The house is not centuries old, but it is showing some grey hairs, especially recently. What you’re concerned about is the plumbing. You fear that the problem with the sink and the clogging would persist. And it’s probably not unlikely that other plumbing issues will manifest itself within the next few months. You want to be prepared and also save on cost. You figured that you could probably attend the plumbing projects yourself. What are some of the things that you need to know to address plumbing issues at home?
An Overview of Plumbing Service Costs
An excellent 50-inch high definition TV can cost somewhere in the vicinity of $300. That’s also the flat-rate service fee for a plumber. But depending on the work to be done, homeowners pay somewhere between $172 to $445 for a plumber.
That should be significant if you can work and solve plumbing issues in your home.
A Beginner’s Guide to DIY Plumbing
Considering the cost of paying a professional plumber, saving that money might be enough motivation for you to DIY plumbing issues at home, at least some of the basic stuff. Consider the following as a beginner’s guide to doing plumbing at home:
- The almighty plunger. Its invention is vaguely traced back to the middle of the 19th century and early 20th century. But no matter how modern your home is, a plunger is still one of the most reliable home plumbing tools you can use. Use a plunger first to get rid of excess water in sink traps. This would make doing #2 below a little less messy.

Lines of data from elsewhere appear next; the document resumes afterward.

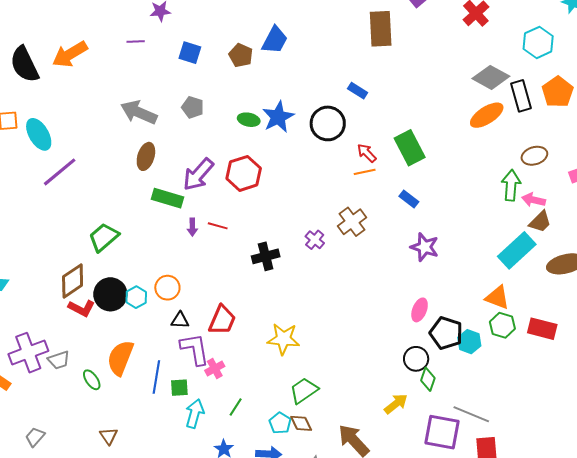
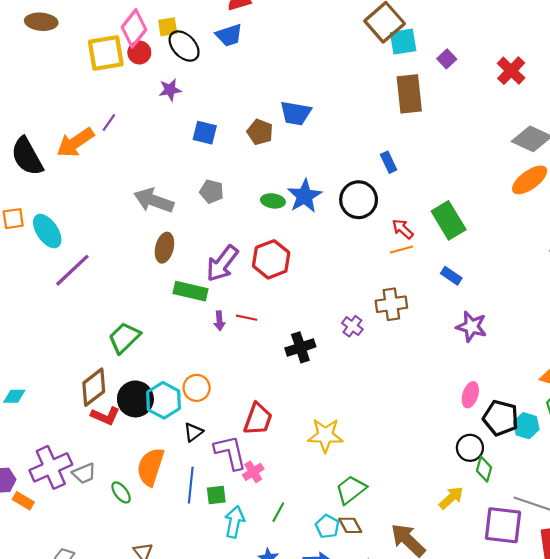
blue trapezoid: (275, 40) -> (296, 113), turned 76
purple line: (136, 42) -> (109, 122), moved, turned -48
blue rectangle: (358, 91) -> (389, 162), turned 36
brown cross: (352, 222) -> (391, 304), turned 32
cyan hexagon: (136, 297) -> (164, 400), size x1.5
black triangle: (180, 320) -> (193, 432), moved, turned -36

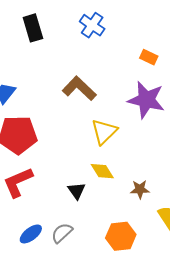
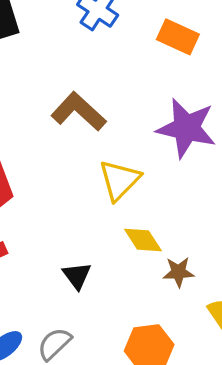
orange rectangle: (149, 57) -> (178, 37), moved, size x1.4
yellow diamond: (102, 171) -> (143, 240), moved

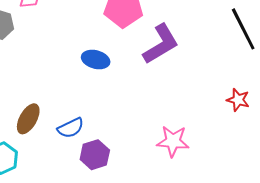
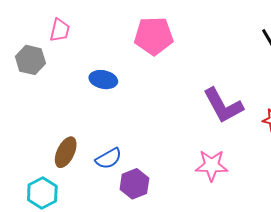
purple L-shape: (161, 44) -> (223, 106), moved, turned 96
blue ellipse: (96, 60) -> (103, 80), moved

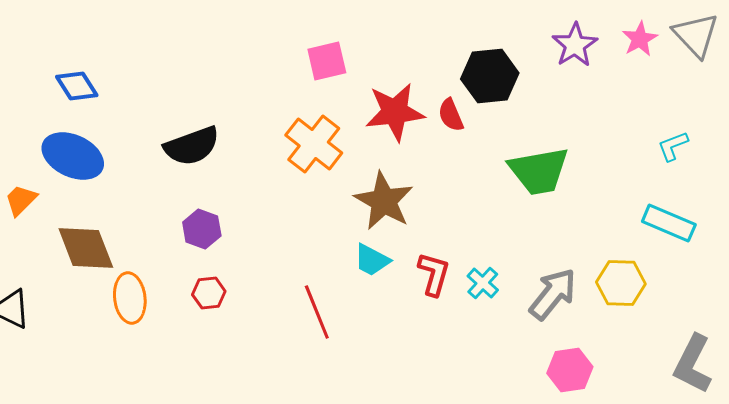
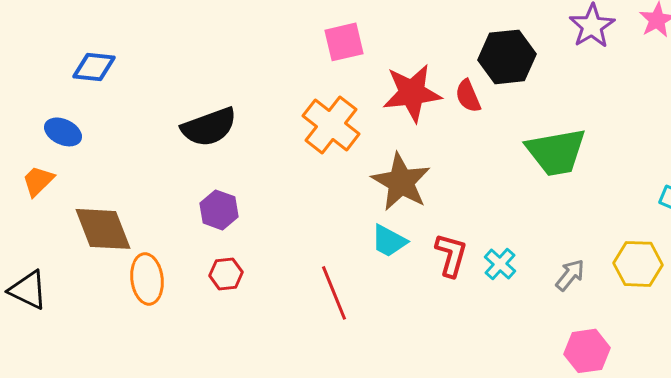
blue diamond: (77, 86) -> (94, 67), turned -51
blue ellipse: (73, 156) -> (63, 132), moved, size x0.6
gray arrow: (553, 294) -> (570, 275), size x0.6

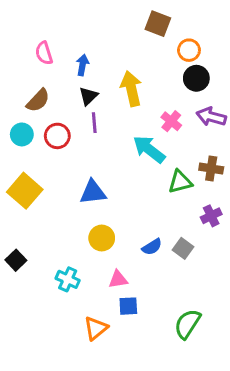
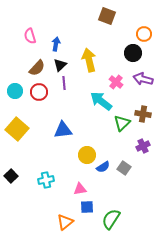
orange circle: (189, 50) -> (144, 34), moved
brown semicircle: (38, 100) -> (37, 68), moved
green triangle: (180, 182) -> (122, 123), turned -30
yellow circle: (102, 238) -> (87, 155), moved
cyan cross: (68, 279) -> (46, 180), moved, turned -35
green semicircle: (187, 324) -> (111, 219), moved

- Chemical-less clog removal. It accumulates over time in the drain. And more often than not, it causes clogging. Hair could be the culprit. Avoid using expensive chemicals to dissolve the clog. If this happens in your bathroom sink, the clog will generally rest in the U-shape pipe. Get a wire and form a hook on one end and dip it down the drain. Gently pull up, and the hair and other deposits would come attached to the hook. Do this several times until you can’t feel anymore clog. If it goes deeper, a drain snake might be more appropriate.
- The toilet fix. You will sometimes notice water continuously trickling down the inner bowl and a slight hissing sound coming from the tank. Don’t be bashful in lifting the tank cover and checking out what’s happening inside. Usually, the problem is with the toilet flapper. Due to frequent use, the flapper doesn’t always settle in snugly to plug the hole that releases the water from the tank. Go in there and make the adjustments. Sometimes the rubber needs to be realigned. If the change won’t work, buy a replacement, which won’t cost you too much.
- Not the sound of music. When hot water flows on copper pipes, the expansion because of the heat causes the tube to rub against pipe hangers, causing irritating sounds. Sandwich an adhesive felt between the tubing and hooks to prevent the pipe from grinding against the hanger.
These pointers should be good starting points in DIYing plumbing issues at home. Remember, if it’s not a 50” TV, think of two round-trip plane tickets within the USA as motivation for you to fix your plumbing.